Diversität = Bereicherung

Karin Fischer

© Fotomontage: Shutterstock

12. Juli 2020

Eine Sprache zu lernen, heißt immer auch, sich mit der Kultur eines Landes auseinanderzusetzen. So simpel dieser Satz klingt, so kompliziert ist die Umsetzung. Insbesondere dann, wenn die Lernenden einen völlig anderen kulturellen Hintergrund haben, wie es z. B. in deutschen Integrationskursen der Fall ist.

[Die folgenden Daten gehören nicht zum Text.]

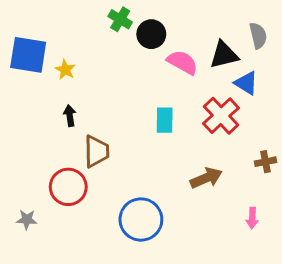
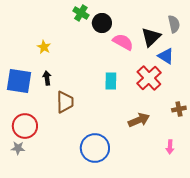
blue square: (28, 55) -> (19, 81), moved
black triangle: (224, 55) -> (151, 37), turned -30
red circle: (68, 187) -> (25, 126), moved

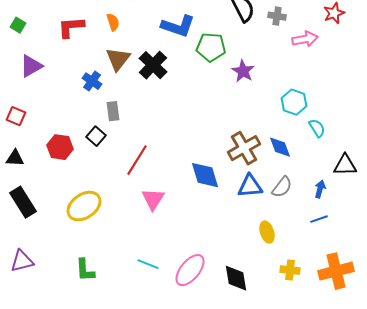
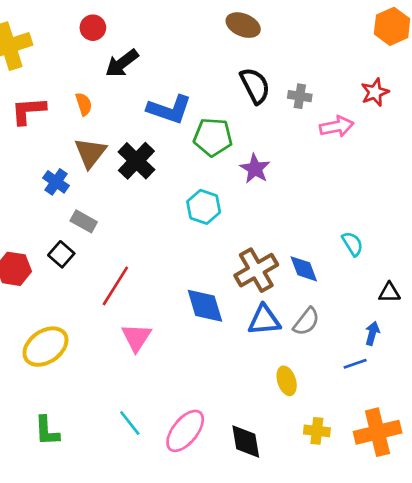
cyan hexagon: (294, 102) -> (204, 207), moved
gray rectangle: (113, 111) -> (84, 221), turned -54
black triangle: (345, 165) -> (389, 293), size x0.7
blue arrow: (320, 189) -> (372, 333), moved
cyan line: (148, 264) -> (130, 423), turned 30

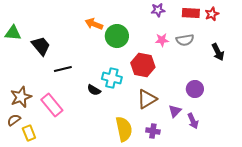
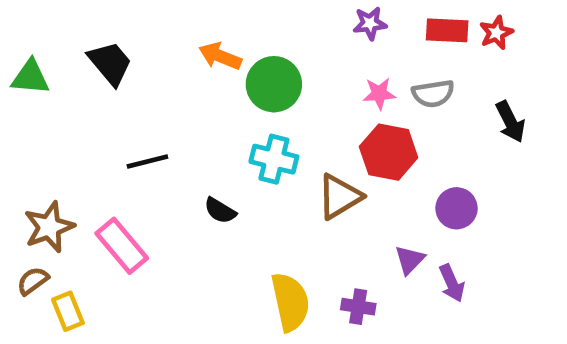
black trapezoid: (41, 46) -> (110, 63), moved
red hexagon: (143, 65) -> (389, 152), moved
cyan cross: (112, 78) -> (274, 159), moved
brown triangle: (147, 99) -> (339, 197), moved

Wie jeden Tag kommt die Irakerin Fatma (Name geändert), 28, mindestens eine Viertelstunde zu spät zum Integrationskurs und beginnt, ihre Mitlernerinnen und -lerner zu begrüßen und sich nach deren Befinden zu erkundigen. Dass sie damit den laufenden Unterricht stört, kommt ihr gar nicht in den Sinn. „Ich bin doch nur ein paar Minuten zu spät; das ist doch nicht schlimm!“ Schließlich wolle sie nur höflich sein.

Interkulturelle Kompetenz

Die unterschiedliche „Interpretation“ von Pünktlichkeit oder auch ein anderes Verständnis von Höflichkeit bilden das Thema „interkulturelle Differenzen“ nur unzureichend ab. Interkulturelles Lernen mit Zuwanderinnen und Zuwanderern in Integrationskursen ist – frei nach Theodor Fontane – ein „weites Feld“ und vor allem keine Einbahnstraße. Oft gilt es nicht nur für die Teilnehmerinnen und Teilnehmer, die aus verschiedensten Regionen bzw. Krisengebieten kommen, Unterschiede zu erkennen und zu überdenken, sondern mindestens genauso für die Lehrkraft. „Warum leben manche Deutsche lieber alleine mit einem Hund in einer großen Wohnung, als eine Familie zu haben?“, „Welches Hobby ich habe? Was meinen Sie damit? Ich muss putzen, kochen und meine sechs Kinder versorgen.“

Fatma absolviert einen „normalen“ Integrationskurs, der aus zwei Teilen besteht: 600 Unterrichtseinheiten umfasst der Sprachkurs und weitere 100 Unterrichtseinheiten der Orientierungskurs, in dessen Rahmen Kenntnisse über Staat, Gesellschaft, Geschichte usw. vermittelt werden. 2018 besuchten über 200 000 Teilnehmerinnen und Teilnehmer die Kurse.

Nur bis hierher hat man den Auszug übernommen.